Aloha mai kakou....We all have favorite, classic songs. We relate some songs to particular times in our lives, people we knew or loved in younger days. Hearing those songs can bring fond memories, or make us cry. I don't blame people for getting nostalgic about the song that was playing on the radio while they were doing the horizontal mambo for the first time in the back seat of their dad's 57 Chevy. God bless them.
My formulative years, as a music fan and as an aspiring musician, were the 1970's, considered by many to be a wasteland in the history of music. The 50s gave us rock and roll, the 60s gave us the Beatles, Motown, and the Summer of Love. The 70s gave us....disco? I never saw "Saturday Night Fever." Promise. People who grow up with me in this era try to convince me that it wasn't so bad. There was Steely Dan, Earth, Wind & Fire, and....The Bee Gees?
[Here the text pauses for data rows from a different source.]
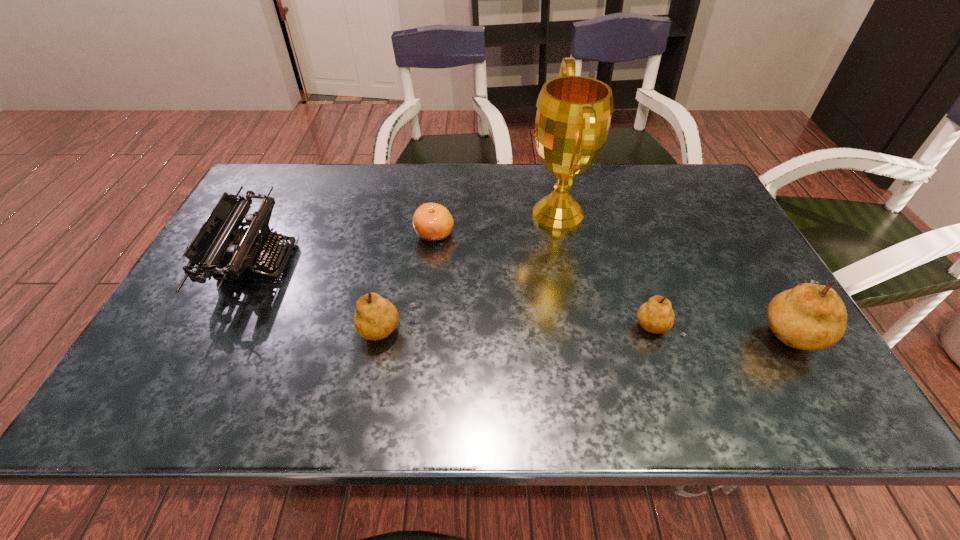 Identify the location of spot to insert another pear for uniform distribution. (521, 330). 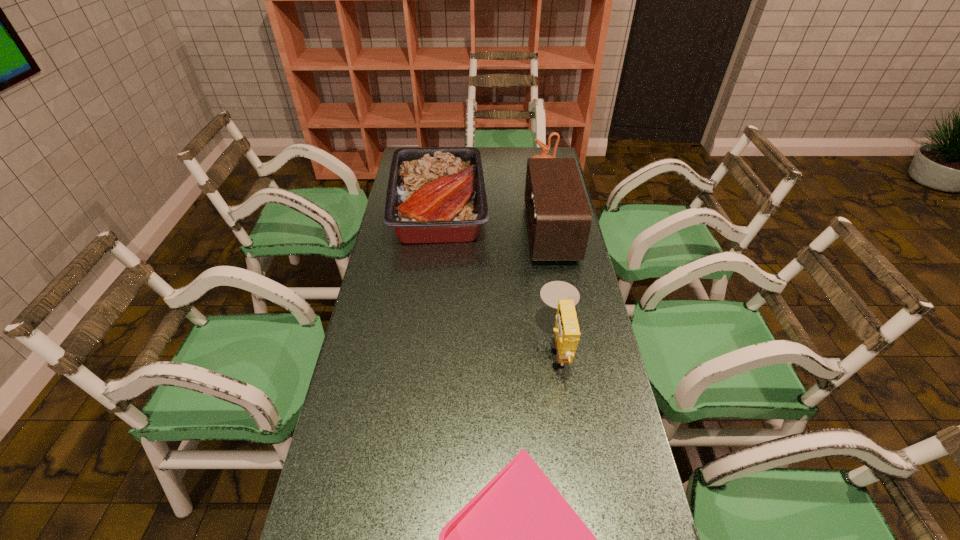 You are a GUI agent. You are given a task and a screenshot of the screen. Output one action in this format:
    pyautogui.click(x=<x>, y=<y>)
    Task: Click on the radio receiver
    Image resolution: width=960 pixels, height=540 pixels.
    Given the screenshot: What is the action you would take?
    pyautogui.click(x=559, y=218)

Locate an element on the screen. pottery is located at coordinates (545, 148).

This screenshot has width=960, height=540. What are the coordinates of `sponge` in the screenshot? It's located at (560, 295).

Where is `tray`? Image resolution: width=960 pixels, height=540 pixels. tray is located at coordinates (435, 195).

Identify the location of vacant space situated 0.400m on the front-facing side of the radio receiver. (423, 232).

Identify the location of free spot located on the front-facing side of the radio receiver. (432, 232).

You are a GUI agent. You are given a task and a screenshot of the screen. Output one action in this format:
    pyautogui.click(x=<x>, y=<y>)
    Task: Click on the vacant space located on the front-facing side of the radio receiver
    The width and height of the screenshot is (960, 540).
    Given the screenshot: What is the action you would take?
    pyautogui.click(x=512, y=232)

What are the coordinates of `free location located on the spout of the pottery` in the screenshot? It's located at (484, 176).

Find the location of `free space located 0.250m on the spout of the pottery`. free space located 0.250m on the spout of the pottery is located at coordinates (473, 176).

Where is `free space located 0.350m on the spout of the pottery`? The image size is (960, 540). free space located 0.350m on the spout of the pottery is located at coordinates (451, 176). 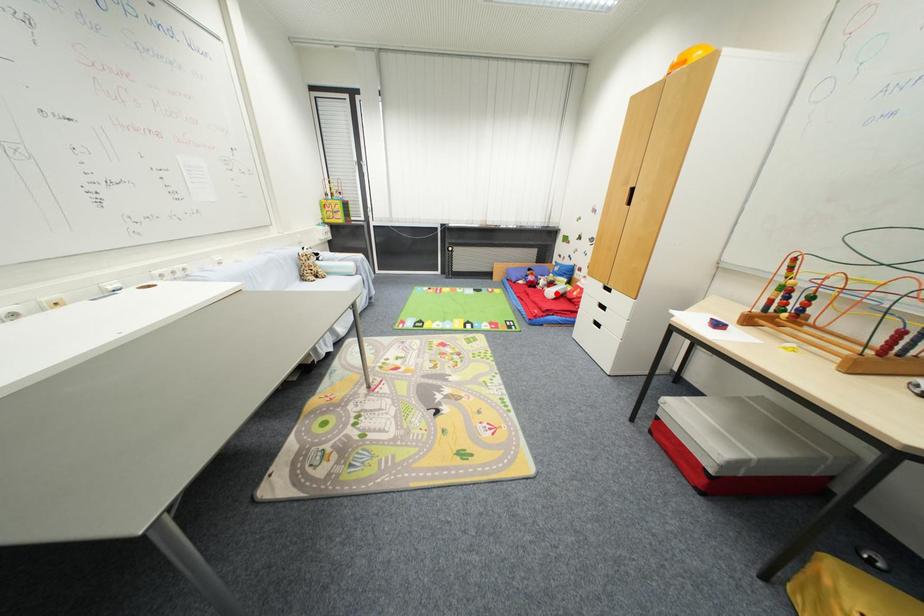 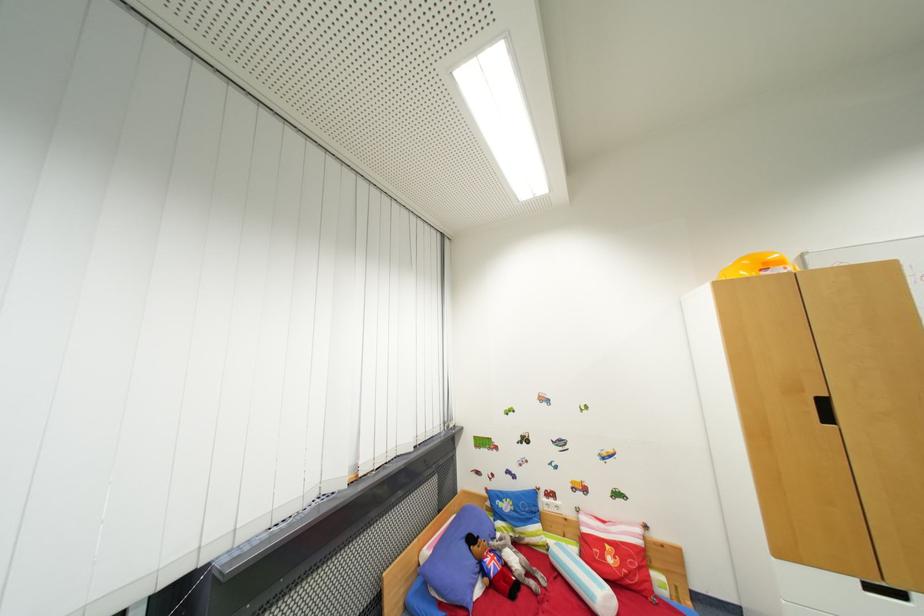 Locate, in the second image, the point that corresponds to the highlighted location in the first image.

(605, 596) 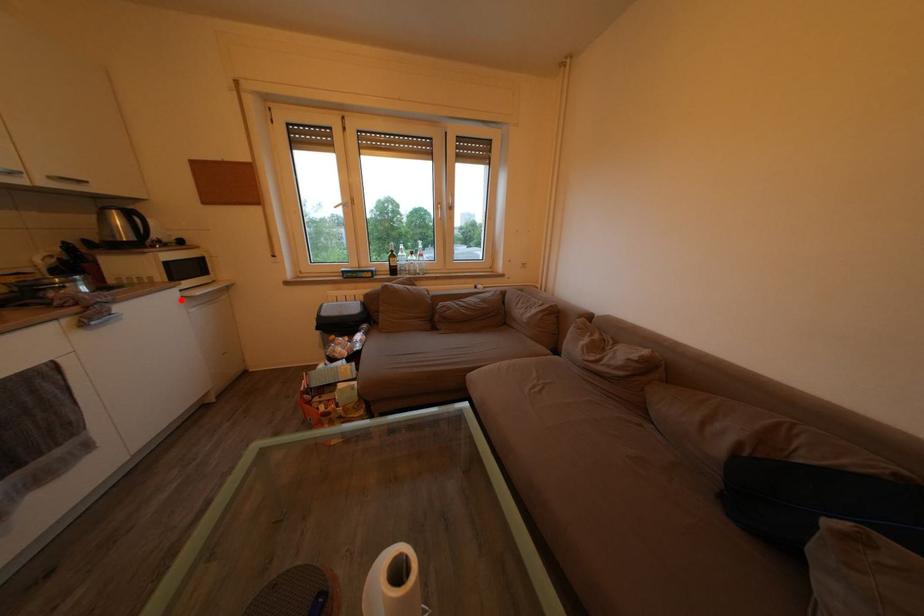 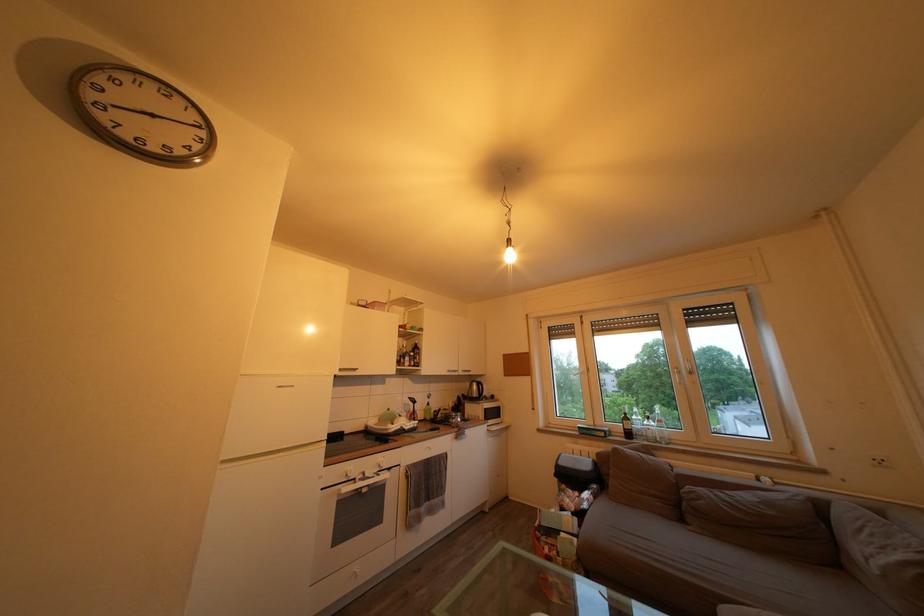 Question: A red point is marked in image1. In image2, is the corresponding 3D point closer to the camera or farther? Reply with the corresponding letter.

Choices:
 (A) The corresponding 3D point is closer.
 (B) The corresponding 3D point is farther.

Answer: (B) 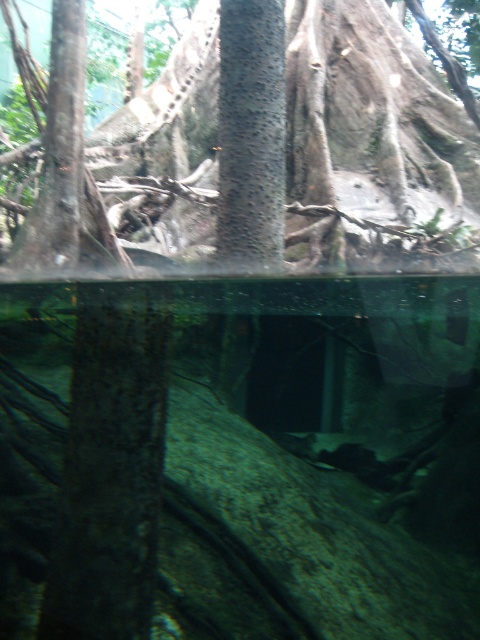 Does green translucent water at center appear under rough bark tree at center?

Indeed, green translucent water at center is positioned under rough bark tree at center.

Consider the image. Between green translucent water at center and rough bark tree at center, which one is positioned lower?

green translucent water at center

I want to click on green translucent water at center, so click(241, 456).

Between rough bark tree at center and rough bark tree trunk at center, which one has less height?

With less height is rough bark tree trunk at center.

From the picture: Which is below, rough bark tree at center or rough bark tree trunk at center?

rough bark tree trunk at center is below.

What do you see at coordinates (372, 145) in the screenshot? I see `rough bark tree at center` at bounding box center [372, 145].

Locate an element on the screen. rough bark tree at center is located at coordinates (372, 145).

Looking at this image, between green translucent water at center and dark brown rough tree trunk at center, which one appears on the left side from the viewer's perspective?

From the viewer's perspective, dark brown rough tree trunk at center appears more on the left side.

Does point (324, 420) come in front of point (85, 600)?

No, (324, 420) is behind (85, 600).

Does point (0, 323) lie behind point (109, 499)?

Yes, it is.

Identify the location of green translucent water at center. (241, 456). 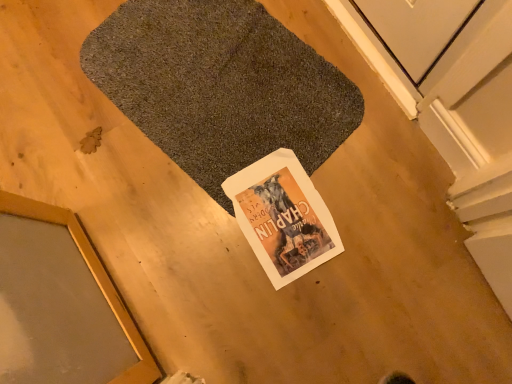 This screenshot has height=384, width=512. In order to click on vacant space underneath dark gray carpet at center (from a real-world perspective) in this screenshot , I will do `click(225, 84)`. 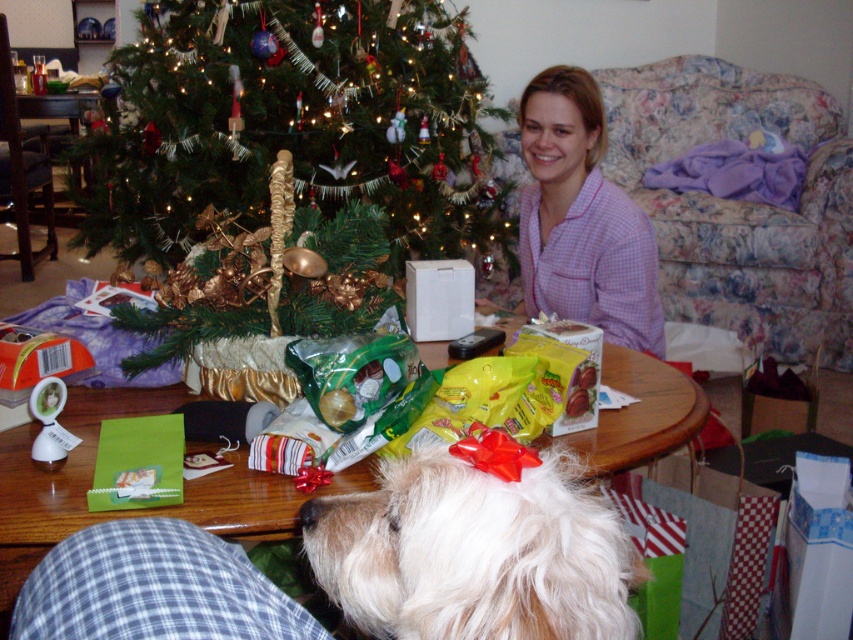 You are standing at the origin point of the room. You want to place a new gift at the wooden table at center. What are the coordinates where you should place the gift?

The wooden table at center is located at coordinates point (x=132, y=509), so you should place the new gift at those coordinates.

You are a guest at a holiday party and want to place a new gift on the wooden table at center. However, you need to ensure it won not block the view of the green matte christmas tree at upper left from the main entrance. Can you do this?

The green matte christmas tree at upper left is positioned over the wooden table at center, meaning it is placed above the table. Since the tree is above the table, placing the gift on the table won will not obstruct the view of the tree from the entrance. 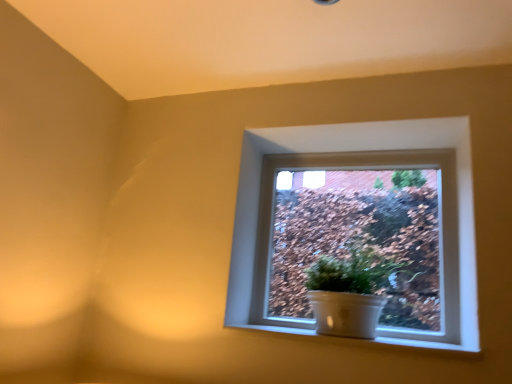 Question: Considering the relative positions of white ceramic pot at center and white glossy pot at center in the image provided, is white ceramic pot at center to the left or to the right of white glossy pot at center?

Choices:
 (A) right
 (B) left

Answer: (B)

Question: Considering the positions of white ceramic pot at center and white glossy pot at center in the image, is white ceramic pot at center wider or thinner than white glossy pot at center?

Choices:
 (A) wide
 (B) thin

Answer: (A)

Question: Which object is positioned farthest from the white ceramic at lower center?

Choices:
 (A) white glossy pot at center
 (B) white ceramic pot at center

Answer: (A)

Question: Considering the real-world distances, which object is closest to the white glossy pot at center?

Choices:
 (A) white ceramic pot at center
 (B) white ceramic at lower center

Answer: (A) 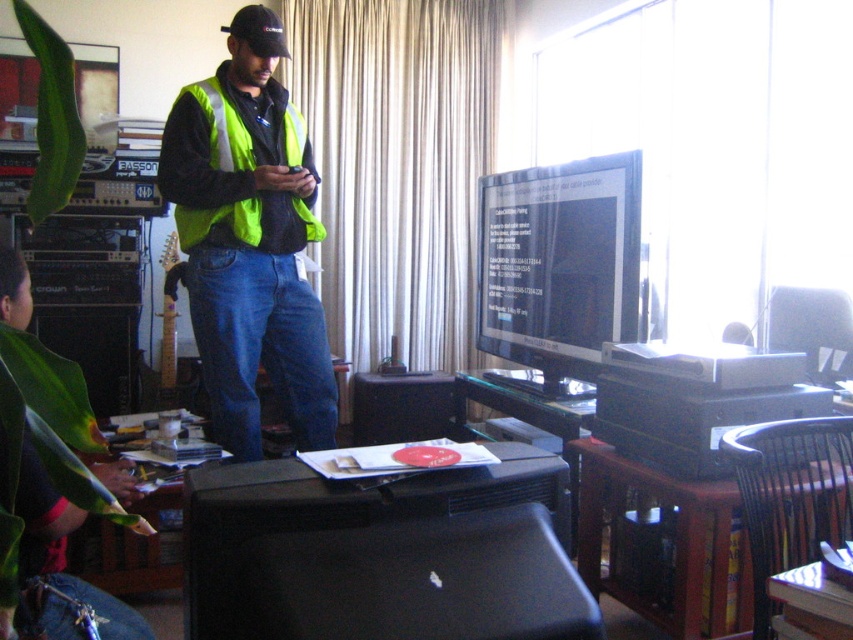 Question: Is high visibility vest at center wider than neon yellow reflective safety vest at center?

Choices:
 (A) no
 (B) yes

Answer: (B)

Question: Which point appears farthest from the camera in this image?

Choices:
 (A) (207, 515)
 (B) (61, 557)
 (C) (236, 116)
 (D) (262, 253)

Answer: (D)

Question: Can you confirm if black matte printer at lower center is wider than dark blue jeans at lower left?

Choices:
 (A) yes
 (B) no

Answer: (A)

Question: Which object is the farthest from the dark blue jeans at lower left?

Choices:
 (A) high visibility vest at center
 (B) neon yellow reflective safety vest at center
 (C) black matte printer at lower center

Answer: (B)

Question: Which point is farther to the camera?

Choices:
 (A) black matte printer at lower center
 (B) dark blue jeans at lower left
 (C) high visibility vest at center

Answer: (C)

Question: Observing the image, what is the correct spatial positioning of high visibility vest at center in reference to dark blue jeans at lower left?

They never seem to get much deeper than this, and then quickly change the subject.
At this same time we here in Hawai'i experienced what is now known as the "Renaissance of Hawaiian Music." The Sunday Manoa and other groups of the era led an avalanche of new, innovative, and creative music that lasted through the 70s. In the mid-70s, contemporary island acts like Cecilio & Kapono, Kalapana, Country Comfort and others showed that musicians could record music that was not Hawaiian and still be very successful here. For the most part they recorded original music, and it was well accepted by both the public and radio stations.
I don't know exactly when, but somewhere between the 70s and today something went very wrong with the the local recording industry. Someone recorded a remake of an old tune, a cover tune, and apparently did very well with it. Of course there were cover tunes before this, almost everyone recorded a golden oldie on at least one of their albums. C & K recorded covers of Stevie Wonder's "All In Love Is Fair" and Boz Skaggs "We're All Alone" on their early albums, but these covers did not catch our fancy the way some of their original tunes like "Friends", "About You", and "Sailing" did.
Nowadays it is difficult to find a locally produced album that does not feature three, four, even seven or eight cover tunes. I've seen local albums that were all cover tunes. Why? Its easy, you don't have to compose anything. Second, its an easy sell to radio stations. The DJs already know the song, it probably was a hit for someone during the past 40 years, so people will probably relate to it and like it. Selling an original song is a bit harder, people don't make that connection to a particular time in life when they may have heard it before. They have to listen, analyze. They have to use a bit of grey matter to decide if they like it or not. For many, it seems, this is too much to ask. Give me something I've heard before, maybe with a reggae beat. Sad.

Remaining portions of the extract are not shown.